# Elite Z28 bow test report



## goldtip22 (Oct 14, 2004)

Thanks for the info. I've only had my Z-28 for about two weeks now but so far it's been an outstanding shooter. I'm very pleased with the lack of cam lean and the draw cycle.


----------



## BAArcher (Feb 5, 2004)

It is a great shooting bow.....My testing was complete after shooting one for 10 minutes, Official Result was.............Awsome bow!


----------



## ky_bowhunter (Mar 5, 2007)

oldbuck said:


> Hello,
> I just finished testing a 2008 Elite Z28.
> 
> The measured vertical nock travel was perfect with only 0.030” rise above dead level.
> ...


So that would mean that with my 27" draw I could still break in the 290's with an 8" brace height bow. Now that sounds very appealing. Hows the noise and vibration on this bow, compared to say a general or guardian?


----------



## CHAMPION2 (May 6, 2004)

I have heard very good reports on this bow and the mid 2008 Elite releases in general.

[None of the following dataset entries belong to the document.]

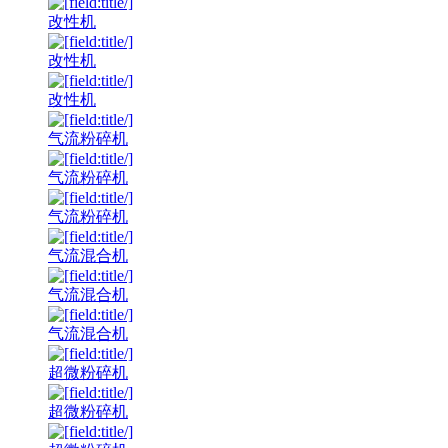
改性机
改性机
改性机
气流粉碎机
气流粉碎机
气流粉碎机
气流混合机
气流混合机
气流混合机
超微粉碎机
超微粉碎机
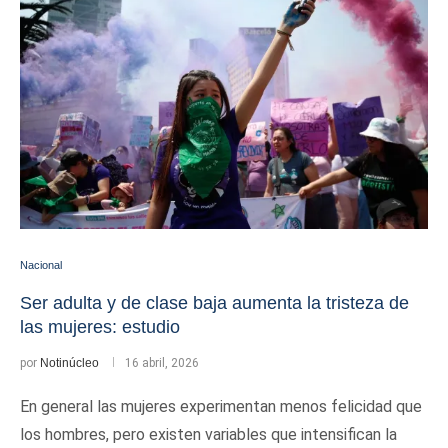
Nacional
Ser adulta y de clase baja aumenta la tristeza de
las mujeres: estudio
por
Notinúcleo
16 abril, 2026
En general las mujeres experimentan menos felicidad que
los hombres, pero existen variables que intensifican la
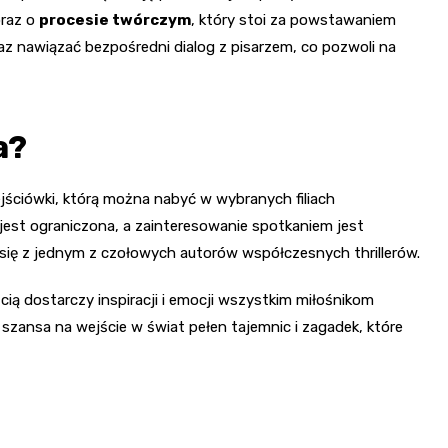
oraz o
procesie twórczym
, który stoi za powstawaniem
az nawiązać bezpośredni dialog z pisarzem, co pozwoli na
a?
ejściówki, którą można nabyć w wybranych filiach
 jest ograniczona, a zainteresowanie spotkaniem jest
 się z jednym z czołowych autorów współczesnych thrillerów.
ą dostarczy inspiracji i emocji wszystkim miłośnikom
 szansa na wejście w świat pełen tajemnic i zagadek, które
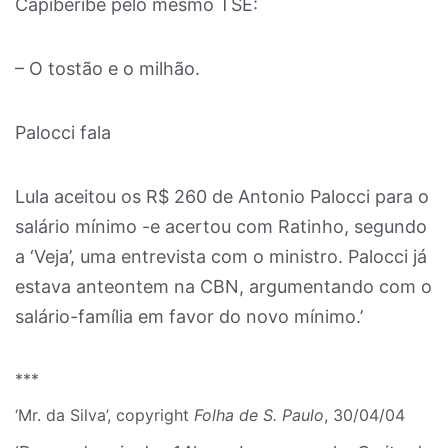
Capiberibe pelo mesmo TSE:
– O tostão e o milhão.
Palocci fala
Lula aceitou os R$ 260 de Antonio Palocci para o
salário mínimo -e acertou com Ratinho, segundo
a ‘Veja’, uma entrevista com o ministro. Palocci já
estava anteontem na CBN, argumentando com o
salário-família em favor do novo mínimo.’
***
‘Mr. da Silva’, copyright
Folha de S. Paulo
, 30/04/04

Looks like they definitely have a couple winners in the Z28 and GTO-500. I am sure the new XLR will follow suit!!!


----------



## oldbuck (Apr 14, 2006)

*Noise and speed*



ky_bowhunter said:


> So that would mean that with my 27" draw I could still break in the 290's with an 8" brace height bow. Now that sounds very appealing. Hows the noise and vibration on this bow, compared to say a general or guardian?


Hello,
I think the "noise" is less on the general, BUT, that is subjective, as to what noise level becomes unaccepatble for hunting. I've shot many deer with older bows that made ALOT more noise, they are still dead.
What is not subjective is the speed, the Z28 is fast. Also the 8" brace height will be a help with hunting clothing contact. 
General and Z28, both fine bows.
I have not tested a 27" Z28, so I can just guess at speeds.
oldbuck


----------



## NCHunter287 (Aug 15, 2008)

Just purchased my Z28 today... Havn't had a great deal of time to play with it but this is what I've found out so far. The grip will make your mouth water. This bow sits where you want it. I'm not a big fan of the larger fat grips like on a matthews, the Z-28 has a nice slim grip. Noise level is a bit louder than I expected. Its by no means loud... but not as quiet as the General. I usually shoot a 29" draw length, but apparently the draw lengths on these bows run long and I stepped down to a 28". (Even the 28 1/2" felt a little long). So I would definatly shoot one before I ordered it. As far as Speed goes @ 28" draw, 70lbs it shot a 350 grain arrow at 303fps. Thats smoking for an 8" brace height if you ask me... My General at 29" 70lb with same arrow shot 282FPS. Not bashing bowtech at all but it was also plauged with cam lean and limb problems.... So I no longer own the general. As far as a target/competition bow I would reccomend you stepping up to the GT500 just for the longer ATA. As far as hunting, treestand, and groundblind go this bow is the ticket. The speed and forgivness bow should make it very hunter friendly


----------



## deerhunter81 (Nov 30, 2007)

NCHunter287 said:


> Just purchased my Z28 today... Havn't had a great deal of time to play with it but this is what I've found out so far. The grip will make your mouth water. This bow sits where you want it. I'm not a big fan of the larger fat grips like on a matthews, the Z-28 has a nice slim grip. Noise level is a bit louder than I expected. Its by no means loud... but not as quiet as the General. I usually shoot a 29" draw length, but apparently the draw lengths on these bows run long and I stepped down to a 28". (Even the 28 1/2" felt a little long). So I would definatly shoot one before I ordered it. As far as Speed goes @ 28" draw, 70lbs it shot a 350 grain arrow at 303fps. Thats smoking for an 8" brace height if you ask me... My General at 29" 70lb with same arrow shot 282FPS. Not bashing bowtech at all but it was also plauged with cam lean and limb problems.... So I no longer own the general. As far as a target/competition bow I would reccomend you stepping up to the GT500 just for the longer ATA. As far as hunting, treestand, and groundblind go this bow is the ticket. The speed and forgivness bow should make it very hunter friendly



The last line of your signature is............well very impressive!!!!


----------